■ **Exercise**
Scan the records below for the word "жирной". Copy each line where it appears.

■ **The data**
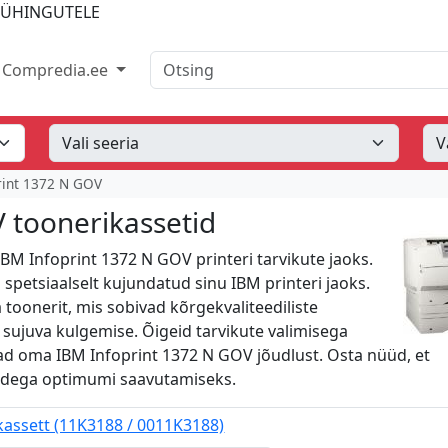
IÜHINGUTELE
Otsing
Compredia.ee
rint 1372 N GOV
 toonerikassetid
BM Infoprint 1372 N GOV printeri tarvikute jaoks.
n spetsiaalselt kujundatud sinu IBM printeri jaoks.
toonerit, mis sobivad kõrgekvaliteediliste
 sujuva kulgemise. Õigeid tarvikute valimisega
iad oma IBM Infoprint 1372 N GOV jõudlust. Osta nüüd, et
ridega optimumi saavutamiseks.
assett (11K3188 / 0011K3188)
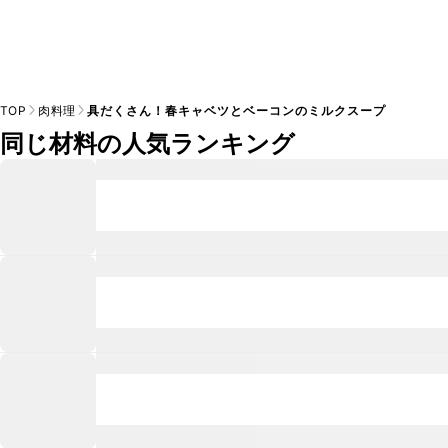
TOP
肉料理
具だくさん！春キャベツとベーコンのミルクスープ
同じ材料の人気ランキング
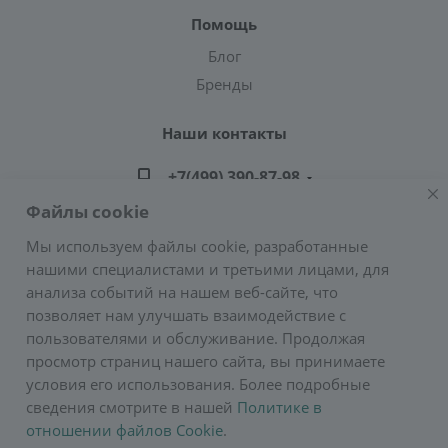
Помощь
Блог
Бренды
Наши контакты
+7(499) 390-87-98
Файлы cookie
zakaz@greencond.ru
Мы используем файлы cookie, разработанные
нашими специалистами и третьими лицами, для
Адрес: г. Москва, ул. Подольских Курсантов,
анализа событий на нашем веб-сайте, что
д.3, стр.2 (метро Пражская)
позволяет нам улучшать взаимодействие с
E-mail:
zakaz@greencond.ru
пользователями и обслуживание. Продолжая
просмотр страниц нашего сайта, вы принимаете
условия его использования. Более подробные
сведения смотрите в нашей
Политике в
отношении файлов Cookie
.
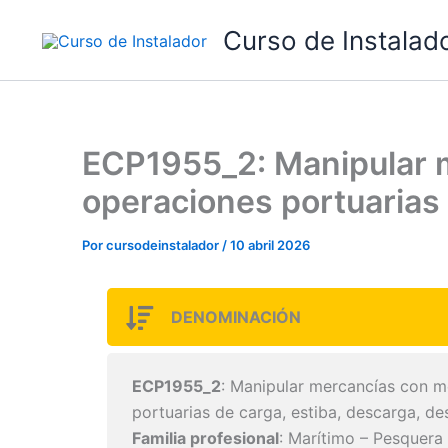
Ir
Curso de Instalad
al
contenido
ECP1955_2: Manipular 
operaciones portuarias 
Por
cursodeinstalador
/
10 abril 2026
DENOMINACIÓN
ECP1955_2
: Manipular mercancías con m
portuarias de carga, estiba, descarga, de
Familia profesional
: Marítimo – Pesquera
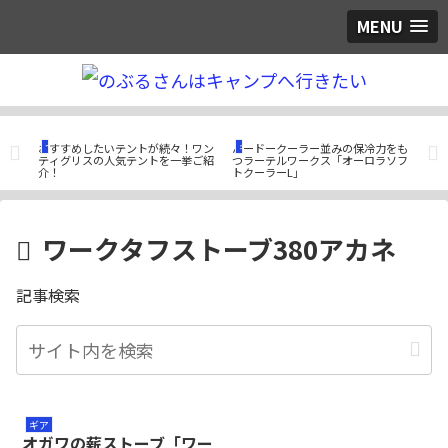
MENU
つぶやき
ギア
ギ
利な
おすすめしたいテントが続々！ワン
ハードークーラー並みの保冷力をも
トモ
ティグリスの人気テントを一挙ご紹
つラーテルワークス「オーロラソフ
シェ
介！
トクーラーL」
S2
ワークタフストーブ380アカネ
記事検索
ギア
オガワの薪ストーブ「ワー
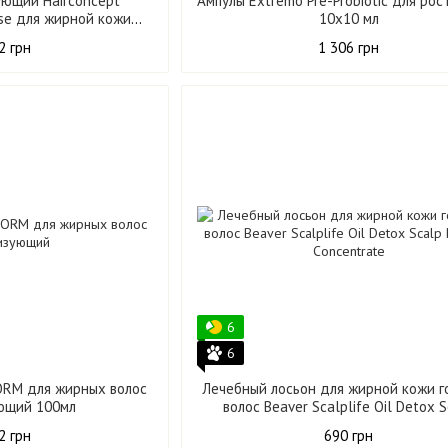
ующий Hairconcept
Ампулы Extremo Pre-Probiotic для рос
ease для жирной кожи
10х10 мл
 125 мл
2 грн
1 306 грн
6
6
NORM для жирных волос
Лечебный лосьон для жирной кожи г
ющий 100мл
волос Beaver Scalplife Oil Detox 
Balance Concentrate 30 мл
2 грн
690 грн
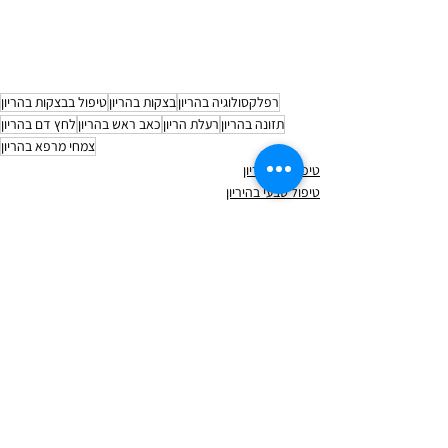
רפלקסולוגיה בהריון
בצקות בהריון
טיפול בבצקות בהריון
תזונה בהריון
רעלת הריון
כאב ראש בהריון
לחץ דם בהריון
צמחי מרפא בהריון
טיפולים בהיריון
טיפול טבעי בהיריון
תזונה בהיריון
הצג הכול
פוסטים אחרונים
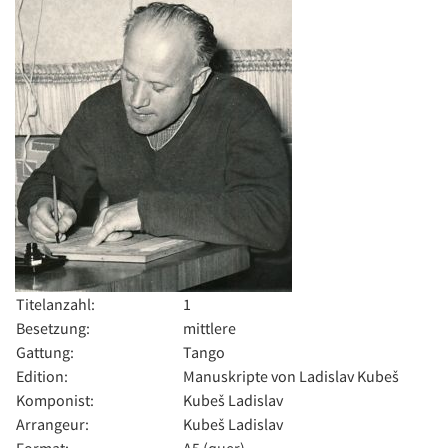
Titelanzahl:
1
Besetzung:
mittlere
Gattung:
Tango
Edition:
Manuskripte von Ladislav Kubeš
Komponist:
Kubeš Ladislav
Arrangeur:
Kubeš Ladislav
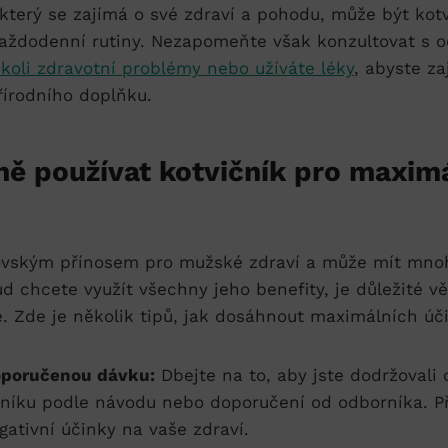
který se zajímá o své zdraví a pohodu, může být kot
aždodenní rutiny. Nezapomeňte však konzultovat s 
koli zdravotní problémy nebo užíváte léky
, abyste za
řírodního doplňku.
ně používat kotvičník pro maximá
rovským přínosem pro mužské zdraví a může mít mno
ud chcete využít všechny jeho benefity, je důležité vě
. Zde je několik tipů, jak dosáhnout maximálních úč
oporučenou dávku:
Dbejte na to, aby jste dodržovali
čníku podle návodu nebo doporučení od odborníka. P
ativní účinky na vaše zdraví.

■ **Output of the task**
ease для жирной кожи
Лечебный лосьон для жирной кожи г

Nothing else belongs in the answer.